## [Task details]
Go through the data and retrieve each line that includes the string "minimize".

## [Given data]
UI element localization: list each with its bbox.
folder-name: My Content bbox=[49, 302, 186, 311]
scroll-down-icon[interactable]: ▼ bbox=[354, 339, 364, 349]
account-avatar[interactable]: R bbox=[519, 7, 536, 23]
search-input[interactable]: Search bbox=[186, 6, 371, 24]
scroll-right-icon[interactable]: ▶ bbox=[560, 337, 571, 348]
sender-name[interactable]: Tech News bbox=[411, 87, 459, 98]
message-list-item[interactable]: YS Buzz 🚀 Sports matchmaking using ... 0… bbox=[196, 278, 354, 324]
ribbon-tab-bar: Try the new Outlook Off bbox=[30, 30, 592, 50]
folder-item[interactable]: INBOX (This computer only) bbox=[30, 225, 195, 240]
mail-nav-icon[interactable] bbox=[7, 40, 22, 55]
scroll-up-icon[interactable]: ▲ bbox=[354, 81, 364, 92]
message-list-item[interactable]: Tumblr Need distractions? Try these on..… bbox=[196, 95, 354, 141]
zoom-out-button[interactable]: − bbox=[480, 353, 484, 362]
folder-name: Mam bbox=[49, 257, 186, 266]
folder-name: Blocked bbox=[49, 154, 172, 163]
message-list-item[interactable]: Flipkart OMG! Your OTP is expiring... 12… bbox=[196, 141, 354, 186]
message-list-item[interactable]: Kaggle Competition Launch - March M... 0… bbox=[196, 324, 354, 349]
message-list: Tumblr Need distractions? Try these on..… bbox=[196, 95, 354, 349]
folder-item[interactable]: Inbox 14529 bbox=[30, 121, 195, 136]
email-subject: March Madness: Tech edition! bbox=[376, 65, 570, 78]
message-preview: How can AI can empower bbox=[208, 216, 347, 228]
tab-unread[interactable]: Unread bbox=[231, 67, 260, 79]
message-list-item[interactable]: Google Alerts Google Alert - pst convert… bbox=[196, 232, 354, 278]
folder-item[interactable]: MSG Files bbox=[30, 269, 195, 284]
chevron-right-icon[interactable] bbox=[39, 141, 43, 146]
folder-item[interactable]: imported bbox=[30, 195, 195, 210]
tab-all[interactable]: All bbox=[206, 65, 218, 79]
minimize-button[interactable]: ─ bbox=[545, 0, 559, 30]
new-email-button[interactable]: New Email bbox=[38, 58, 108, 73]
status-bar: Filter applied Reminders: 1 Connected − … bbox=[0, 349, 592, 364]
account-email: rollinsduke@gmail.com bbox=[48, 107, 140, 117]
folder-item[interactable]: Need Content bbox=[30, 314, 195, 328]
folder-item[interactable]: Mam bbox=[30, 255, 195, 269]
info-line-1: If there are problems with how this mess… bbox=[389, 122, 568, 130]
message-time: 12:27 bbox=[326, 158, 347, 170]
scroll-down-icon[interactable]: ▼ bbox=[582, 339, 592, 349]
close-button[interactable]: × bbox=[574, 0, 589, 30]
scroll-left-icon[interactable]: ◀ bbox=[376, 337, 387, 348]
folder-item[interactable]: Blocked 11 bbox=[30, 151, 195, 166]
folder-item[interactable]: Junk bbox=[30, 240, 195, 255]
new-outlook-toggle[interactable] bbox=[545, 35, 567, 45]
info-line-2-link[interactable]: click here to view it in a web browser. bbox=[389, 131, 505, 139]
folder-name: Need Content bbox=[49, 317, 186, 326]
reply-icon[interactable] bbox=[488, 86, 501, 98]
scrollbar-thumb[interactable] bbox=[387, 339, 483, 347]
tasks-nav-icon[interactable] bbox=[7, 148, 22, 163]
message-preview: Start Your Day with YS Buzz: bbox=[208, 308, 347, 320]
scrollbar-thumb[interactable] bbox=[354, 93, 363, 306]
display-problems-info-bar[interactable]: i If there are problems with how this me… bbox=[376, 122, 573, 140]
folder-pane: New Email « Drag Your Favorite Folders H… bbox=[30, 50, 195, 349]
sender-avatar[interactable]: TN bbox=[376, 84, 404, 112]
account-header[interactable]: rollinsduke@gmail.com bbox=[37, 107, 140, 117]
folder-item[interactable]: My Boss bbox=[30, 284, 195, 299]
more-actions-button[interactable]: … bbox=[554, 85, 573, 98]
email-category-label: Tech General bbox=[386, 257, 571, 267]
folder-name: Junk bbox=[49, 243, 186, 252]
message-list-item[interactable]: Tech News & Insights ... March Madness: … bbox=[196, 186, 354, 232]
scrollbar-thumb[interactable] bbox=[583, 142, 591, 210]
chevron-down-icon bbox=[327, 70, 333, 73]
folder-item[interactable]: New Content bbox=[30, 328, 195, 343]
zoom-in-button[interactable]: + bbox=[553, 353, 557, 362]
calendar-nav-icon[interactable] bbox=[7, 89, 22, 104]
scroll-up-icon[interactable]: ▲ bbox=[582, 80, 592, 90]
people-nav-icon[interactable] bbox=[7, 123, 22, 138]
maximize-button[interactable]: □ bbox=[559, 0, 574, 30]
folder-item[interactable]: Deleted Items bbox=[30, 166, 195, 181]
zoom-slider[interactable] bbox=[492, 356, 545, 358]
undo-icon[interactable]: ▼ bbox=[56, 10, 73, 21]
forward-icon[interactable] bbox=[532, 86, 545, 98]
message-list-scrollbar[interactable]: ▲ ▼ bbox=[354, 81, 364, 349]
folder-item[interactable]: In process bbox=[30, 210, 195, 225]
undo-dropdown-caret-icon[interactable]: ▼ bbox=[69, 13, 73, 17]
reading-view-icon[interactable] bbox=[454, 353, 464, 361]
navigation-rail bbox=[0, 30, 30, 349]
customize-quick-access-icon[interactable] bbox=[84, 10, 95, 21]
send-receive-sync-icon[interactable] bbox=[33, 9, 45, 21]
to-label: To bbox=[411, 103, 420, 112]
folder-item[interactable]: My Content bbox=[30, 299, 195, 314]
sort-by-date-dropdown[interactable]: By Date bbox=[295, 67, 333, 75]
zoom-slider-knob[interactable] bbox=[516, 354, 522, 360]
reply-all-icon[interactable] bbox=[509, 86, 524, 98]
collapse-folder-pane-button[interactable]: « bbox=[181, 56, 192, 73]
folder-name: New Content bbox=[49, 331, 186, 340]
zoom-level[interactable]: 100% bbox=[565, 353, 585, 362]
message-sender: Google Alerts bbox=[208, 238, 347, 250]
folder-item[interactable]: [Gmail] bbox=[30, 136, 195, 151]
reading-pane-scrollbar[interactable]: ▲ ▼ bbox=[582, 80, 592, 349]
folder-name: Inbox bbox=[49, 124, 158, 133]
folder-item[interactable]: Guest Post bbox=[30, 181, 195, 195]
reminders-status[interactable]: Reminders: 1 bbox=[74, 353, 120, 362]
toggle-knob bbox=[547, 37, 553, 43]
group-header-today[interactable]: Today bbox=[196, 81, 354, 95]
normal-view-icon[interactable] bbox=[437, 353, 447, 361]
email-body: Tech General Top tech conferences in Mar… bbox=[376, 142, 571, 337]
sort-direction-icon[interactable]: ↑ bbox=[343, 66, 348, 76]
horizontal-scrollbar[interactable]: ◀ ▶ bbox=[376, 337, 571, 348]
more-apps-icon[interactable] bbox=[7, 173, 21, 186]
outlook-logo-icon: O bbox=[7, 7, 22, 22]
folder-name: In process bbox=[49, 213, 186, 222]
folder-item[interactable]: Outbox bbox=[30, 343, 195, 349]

==

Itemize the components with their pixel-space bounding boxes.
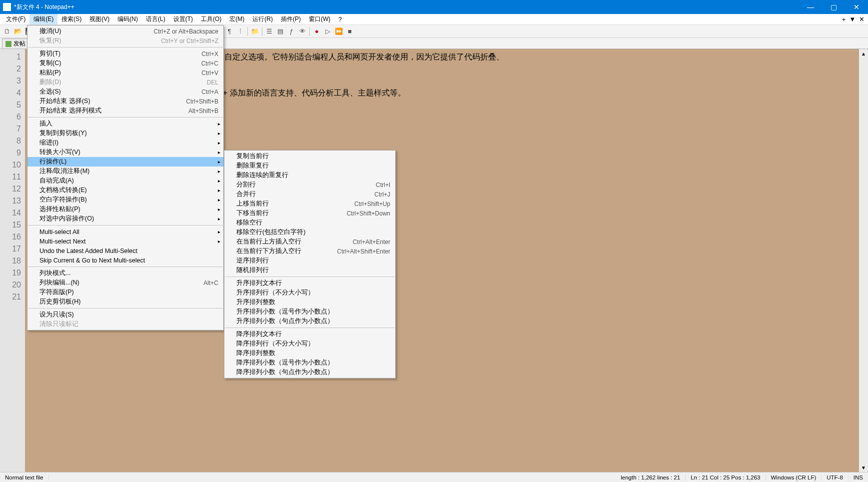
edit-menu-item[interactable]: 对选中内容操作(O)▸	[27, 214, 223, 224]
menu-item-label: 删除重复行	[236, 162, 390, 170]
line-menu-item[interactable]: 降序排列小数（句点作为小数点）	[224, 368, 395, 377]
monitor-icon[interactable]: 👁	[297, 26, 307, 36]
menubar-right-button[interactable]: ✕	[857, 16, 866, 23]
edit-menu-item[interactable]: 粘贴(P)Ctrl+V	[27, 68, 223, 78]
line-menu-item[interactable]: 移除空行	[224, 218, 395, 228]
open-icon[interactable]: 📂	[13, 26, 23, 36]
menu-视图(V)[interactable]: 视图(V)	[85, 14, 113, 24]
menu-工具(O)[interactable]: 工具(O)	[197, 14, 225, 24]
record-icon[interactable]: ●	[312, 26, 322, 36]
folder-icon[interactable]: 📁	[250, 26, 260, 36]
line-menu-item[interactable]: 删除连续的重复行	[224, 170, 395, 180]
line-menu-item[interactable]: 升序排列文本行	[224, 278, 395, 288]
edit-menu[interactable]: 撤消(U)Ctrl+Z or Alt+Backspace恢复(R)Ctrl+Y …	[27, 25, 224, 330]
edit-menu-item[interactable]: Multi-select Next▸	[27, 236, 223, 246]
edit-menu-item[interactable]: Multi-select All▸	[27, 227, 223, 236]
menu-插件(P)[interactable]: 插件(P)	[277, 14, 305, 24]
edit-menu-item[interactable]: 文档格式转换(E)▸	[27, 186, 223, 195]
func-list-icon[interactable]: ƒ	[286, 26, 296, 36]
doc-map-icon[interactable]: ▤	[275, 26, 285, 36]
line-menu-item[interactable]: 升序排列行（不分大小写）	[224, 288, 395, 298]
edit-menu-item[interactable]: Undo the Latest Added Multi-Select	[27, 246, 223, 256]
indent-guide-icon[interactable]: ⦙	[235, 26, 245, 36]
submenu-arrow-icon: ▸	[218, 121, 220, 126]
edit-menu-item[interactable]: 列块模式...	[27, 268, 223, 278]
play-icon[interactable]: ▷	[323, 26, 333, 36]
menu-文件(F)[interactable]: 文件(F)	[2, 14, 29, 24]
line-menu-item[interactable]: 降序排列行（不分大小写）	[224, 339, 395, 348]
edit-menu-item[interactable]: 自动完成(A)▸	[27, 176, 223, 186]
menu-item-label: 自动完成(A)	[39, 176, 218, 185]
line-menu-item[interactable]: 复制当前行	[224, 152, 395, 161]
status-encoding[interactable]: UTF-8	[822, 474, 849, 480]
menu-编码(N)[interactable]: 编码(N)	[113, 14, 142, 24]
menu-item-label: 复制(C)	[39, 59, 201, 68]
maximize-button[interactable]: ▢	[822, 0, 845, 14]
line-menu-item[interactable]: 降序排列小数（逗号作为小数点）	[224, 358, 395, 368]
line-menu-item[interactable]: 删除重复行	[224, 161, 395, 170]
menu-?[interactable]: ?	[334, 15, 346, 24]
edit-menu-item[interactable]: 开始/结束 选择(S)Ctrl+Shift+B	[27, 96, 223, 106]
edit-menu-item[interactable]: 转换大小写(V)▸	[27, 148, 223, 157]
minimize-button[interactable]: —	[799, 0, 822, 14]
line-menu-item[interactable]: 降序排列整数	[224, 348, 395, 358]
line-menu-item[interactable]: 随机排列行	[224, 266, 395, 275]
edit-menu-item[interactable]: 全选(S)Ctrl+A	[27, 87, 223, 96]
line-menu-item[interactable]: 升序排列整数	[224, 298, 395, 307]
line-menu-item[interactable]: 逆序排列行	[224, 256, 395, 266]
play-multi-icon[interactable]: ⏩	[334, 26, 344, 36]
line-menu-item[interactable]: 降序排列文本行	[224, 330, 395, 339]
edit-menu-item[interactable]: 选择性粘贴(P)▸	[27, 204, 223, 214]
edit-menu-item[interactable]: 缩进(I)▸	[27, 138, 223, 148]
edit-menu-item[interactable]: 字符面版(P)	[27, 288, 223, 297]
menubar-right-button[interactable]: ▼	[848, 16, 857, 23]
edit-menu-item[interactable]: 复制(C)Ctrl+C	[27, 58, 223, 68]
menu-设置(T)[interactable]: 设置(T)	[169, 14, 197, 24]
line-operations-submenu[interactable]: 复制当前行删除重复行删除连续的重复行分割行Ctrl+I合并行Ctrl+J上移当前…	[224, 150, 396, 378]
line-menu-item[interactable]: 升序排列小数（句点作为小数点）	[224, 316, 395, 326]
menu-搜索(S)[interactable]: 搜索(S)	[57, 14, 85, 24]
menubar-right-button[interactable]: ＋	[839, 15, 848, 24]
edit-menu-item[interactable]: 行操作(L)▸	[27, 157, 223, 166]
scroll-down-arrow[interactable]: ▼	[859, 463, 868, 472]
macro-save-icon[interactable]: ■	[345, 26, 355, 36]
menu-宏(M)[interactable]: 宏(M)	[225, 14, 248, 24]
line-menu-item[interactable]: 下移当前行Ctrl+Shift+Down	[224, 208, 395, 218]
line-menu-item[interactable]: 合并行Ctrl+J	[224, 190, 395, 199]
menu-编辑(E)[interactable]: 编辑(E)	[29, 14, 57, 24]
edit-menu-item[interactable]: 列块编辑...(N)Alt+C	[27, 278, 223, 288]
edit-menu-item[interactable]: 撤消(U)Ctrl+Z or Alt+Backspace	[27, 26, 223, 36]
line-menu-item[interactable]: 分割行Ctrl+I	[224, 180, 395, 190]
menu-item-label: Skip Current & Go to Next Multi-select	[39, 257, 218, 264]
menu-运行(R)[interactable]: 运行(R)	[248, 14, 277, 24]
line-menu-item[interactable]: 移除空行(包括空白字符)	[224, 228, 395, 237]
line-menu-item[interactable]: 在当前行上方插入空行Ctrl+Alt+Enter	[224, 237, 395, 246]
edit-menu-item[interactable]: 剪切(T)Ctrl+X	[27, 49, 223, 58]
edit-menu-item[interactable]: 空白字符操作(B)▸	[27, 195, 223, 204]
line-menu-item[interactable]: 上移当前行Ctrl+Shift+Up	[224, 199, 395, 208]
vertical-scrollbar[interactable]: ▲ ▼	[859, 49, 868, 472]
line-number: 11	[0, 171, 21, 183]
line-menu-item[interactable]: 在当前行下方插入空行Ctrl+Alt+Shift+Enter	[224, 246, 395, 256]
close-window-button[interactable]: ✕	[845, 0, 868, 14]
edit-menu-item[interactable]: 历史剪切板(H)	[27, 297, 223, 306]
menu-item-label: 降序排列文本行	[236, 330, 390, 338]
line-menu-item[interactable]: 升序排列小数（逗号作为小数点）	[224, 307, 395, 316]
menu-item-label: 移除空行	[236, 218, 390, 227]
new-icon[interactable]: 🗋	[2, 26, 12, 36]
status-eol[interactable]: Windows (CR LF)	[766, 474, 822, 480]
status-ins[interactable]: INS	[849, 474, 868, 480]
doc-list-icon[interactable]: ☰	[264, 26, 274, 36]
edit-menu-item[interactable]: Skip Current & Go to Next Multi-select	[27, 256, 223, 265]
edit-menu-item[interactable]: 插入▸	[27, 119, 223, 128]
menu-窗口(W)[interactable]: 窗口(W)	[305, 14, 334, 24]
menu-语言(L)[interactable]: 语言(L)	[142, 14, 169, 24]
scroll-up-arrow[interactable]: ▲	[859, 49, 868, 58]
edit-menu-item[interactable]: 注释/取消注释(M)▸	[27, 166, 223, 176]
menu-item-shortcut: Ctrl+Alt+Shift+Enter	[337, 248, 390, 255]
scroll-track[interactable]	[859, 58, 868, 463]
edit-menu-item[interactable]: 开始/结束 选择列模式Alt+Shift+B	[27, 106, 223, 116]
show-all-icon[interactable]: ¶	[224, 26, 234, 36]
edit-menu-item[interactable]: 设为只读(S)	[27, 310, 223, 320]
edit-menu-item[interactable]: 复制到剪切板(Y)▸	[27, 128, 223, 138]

## [Exercise response]
minimize-button[interactable]: ─ bbox=[545, 0, 559, 30]
minimize-button[interactable]: —	[799, 0, 822, 14]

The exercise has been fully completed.